Com o SAF, o Brasil se posiciona como um potencial líder na transição energética global, promovendo a sustentabilidade na aviação e incentivando o desenvolvimento de novas tecnologias para um futuro de menor emissão de carbono.
Comparativos com o querosene de aviação tradicional
Diferentemente do querosene de aviação (QAV), derivado do petróleo, o SAF oferece uma alternativa de baixo carbono para o setor, com potencial de reduzir as emissões de CO₂ em até 80% ao longo de seu ciclo de vida, segundo a Associação Internacional de Transporte Aéreo (IATA). Embora o SAF também produza gases de efeito estufa ao ser queimado, seu impacto ambiental é reduzido pela absorção de CO₂ no cultivo das matérias-primas, como a cana-de-açúcar, que fornece o etanol para o processo de conversão ATJ (Alcohol-to-Jet).
Para garantir essa sustentabilidade, a São Martinho, uma das principais produtoras de etanol de baixo carbono do país, adota práticas agrícolas de baixa emissão. “Este etanol de baixa intensidade de carbono é a matéria-prima considerada nos Planos de Negócios de Produção de SAF que a companhia tem avaliado para suportar suas análises sobre cenários futuros”, comenta Magalhães.
Viabilidade econômica e custos
Os desafios econômicos associados ao SAF também são uma questão relevante, uma vez que o combustível sustentável de aviação tende a ser mais caro que a querosene convencional. A Azul Linhas Aéreas, uma das empresas brasileiras que já realizou voos experimentais com SAF, observa que o alto custo de produção impacta na viabilidade e pode encarecer as passagens.
Aeronave da Azul estacionada na Base Aérea de Brasília. Foto: Ricardo Stuckert/PR
“O SAF vendido na Europa custa até cinco vezes mais do que o combustível convencional”, destaca Diogo Youssef, gerente executivo de Eficiência de Combustíveis da Azul.
Apesar disso, a perspectiva para o Brasil é otimista. Com as recentes certificações e o crescente interesse no mercado de exportação, especialistas acreditam que o país pode reduzir os custos logísticos ao se tornar produtor e fornecedor do combustível, como comenta Raphael Nascimento, diretor de Novos Negócios em Trading da Raízen.

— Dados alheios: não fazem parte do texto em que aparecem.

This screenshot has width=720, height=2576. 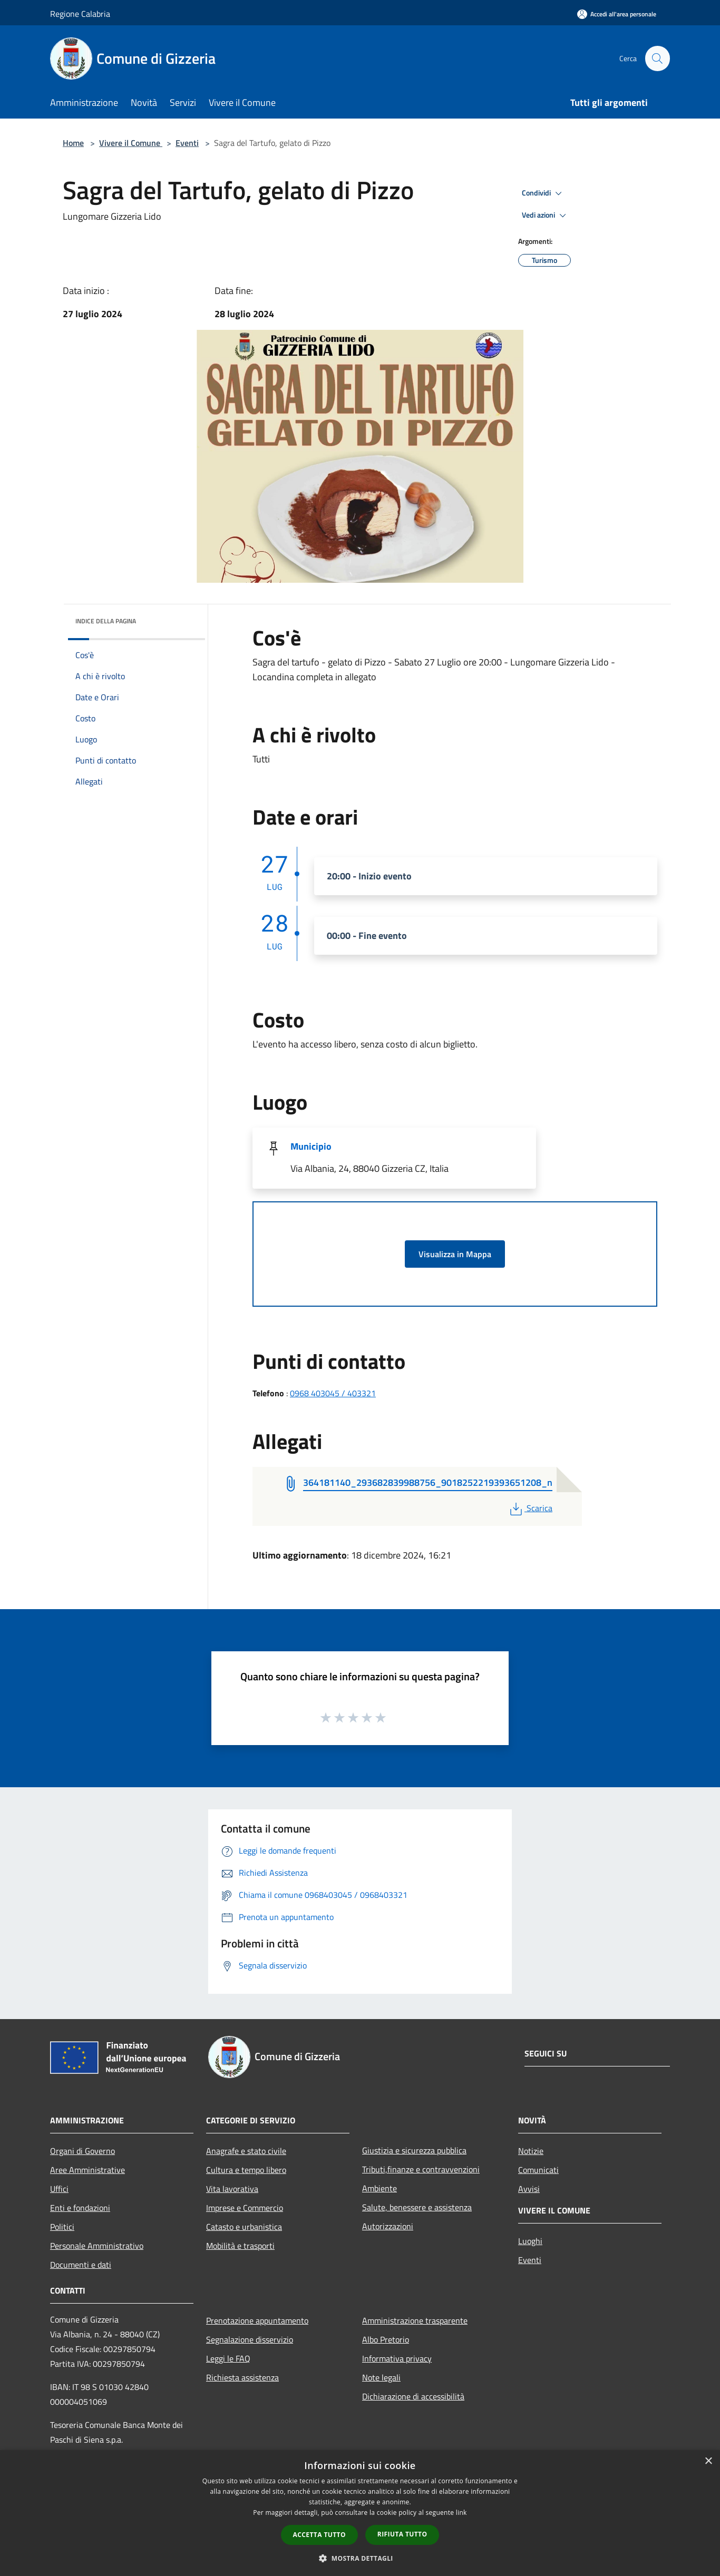 What do you see at coordinates (387, 2226) in the screenshot?
I see `Autorizzazioni` at bounding box center [387, 2226].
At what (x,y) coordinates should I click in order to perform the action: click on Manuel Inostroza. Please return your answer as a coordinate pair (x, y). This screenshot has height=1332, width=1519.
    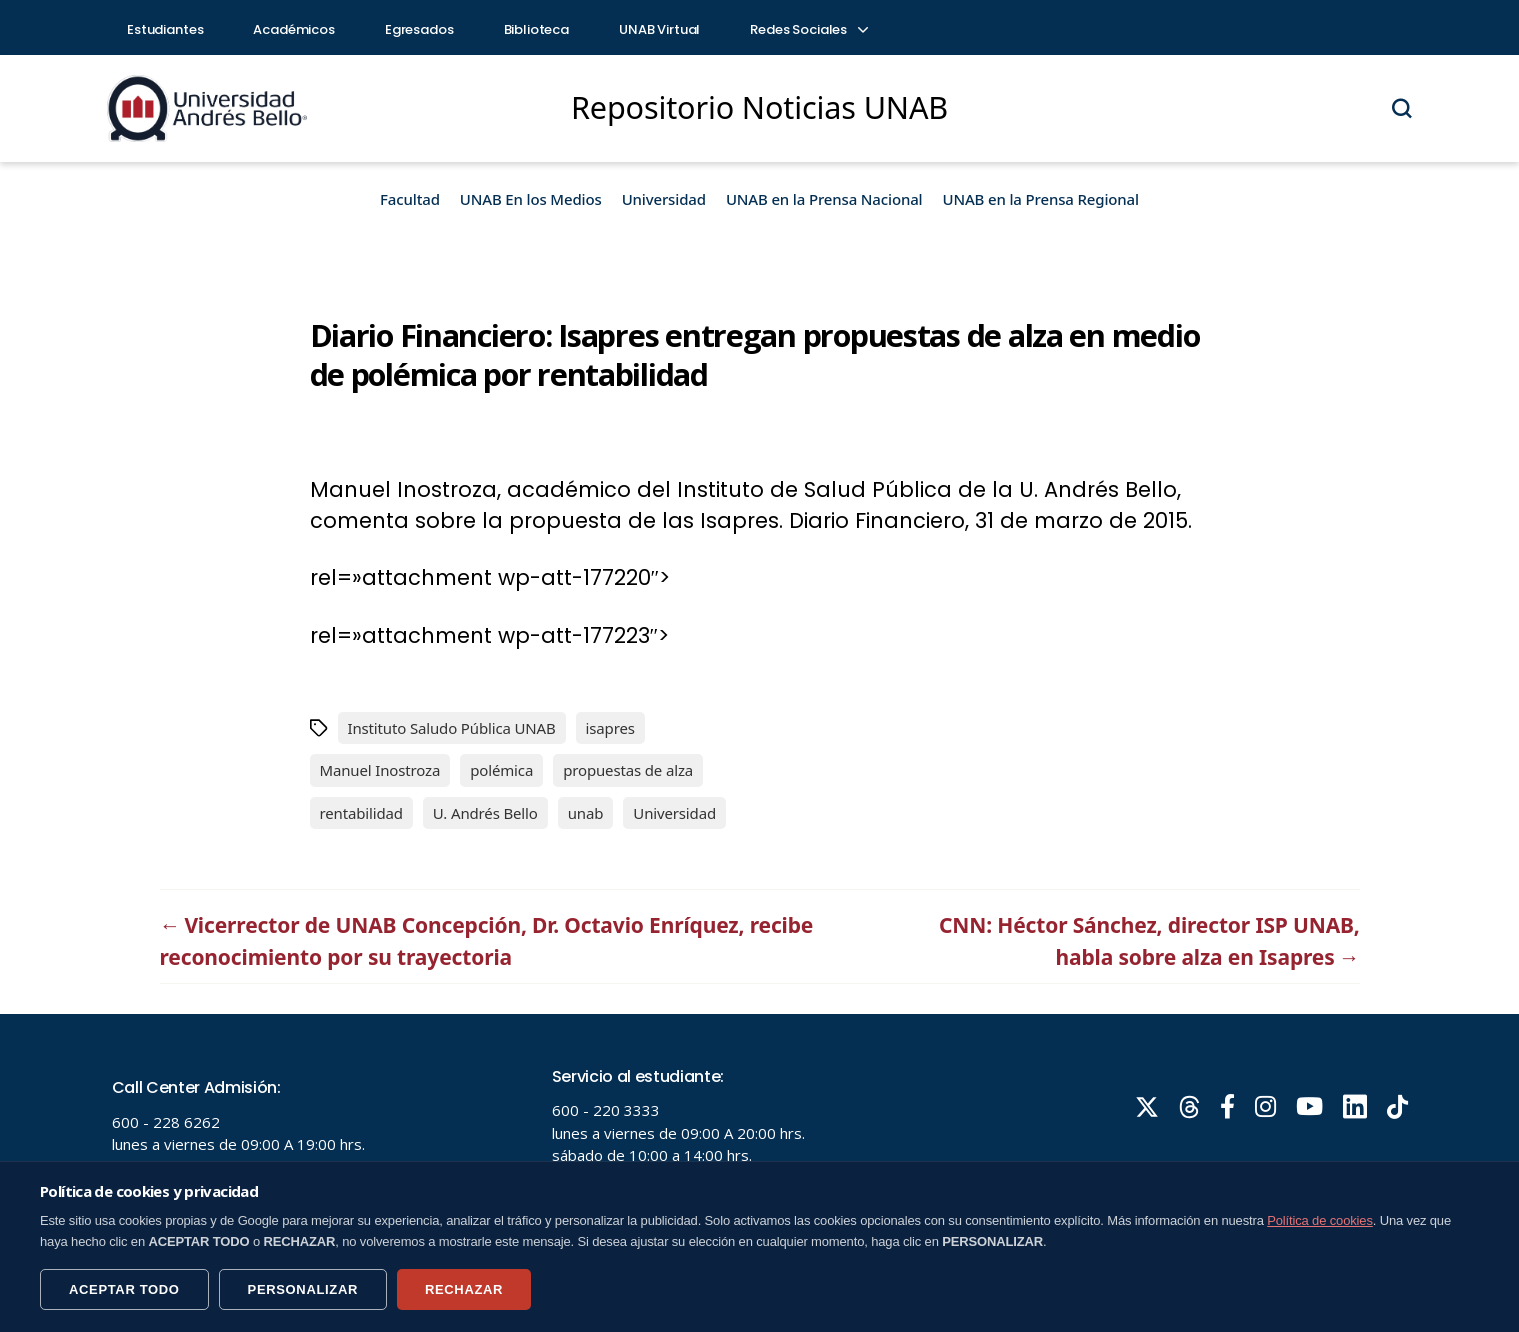     Looking at the image, I should click on (380, 770).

“O Brasil tem potencial não apenas como fornecedor de matéria-prima (etanol), mas também para industrialização e produção do produto final, combustível de aviação (SAF)”.
O Brasil ocupa uma posição privilegiada na produção de biocombustíveis e pode expandir esse protagonismo para o SAF. Segundo Luciano Rodrigues, diretor de Inteligência Setorial da UNICA (União da Indústria de Cana-de-Açúcar e Bioenergia), o país possui vasta experiência e infraestrutura para avançar como um fornecedor global de SAF.
“O mercado de SAF pode ser um novo driver de demanda por biocombustíveis e, especificamente, por etanol no médio prazo”. Rodrigues destaca também a importância de incentivos e apoio governamental para que o país mantenha sua competitividade.
Para incentivar novos investimentos, o BNDES e a Finep destinaram R$ 6 bilhões a projetos de construção de refinarias de SAF. “Esses incentivos são essenciais para tornar o SAF viável economicamente e estruturar uma cadeia produtiva que possa atender tanto a demanda nacional quanto o mercado externo”, explica Anselmi.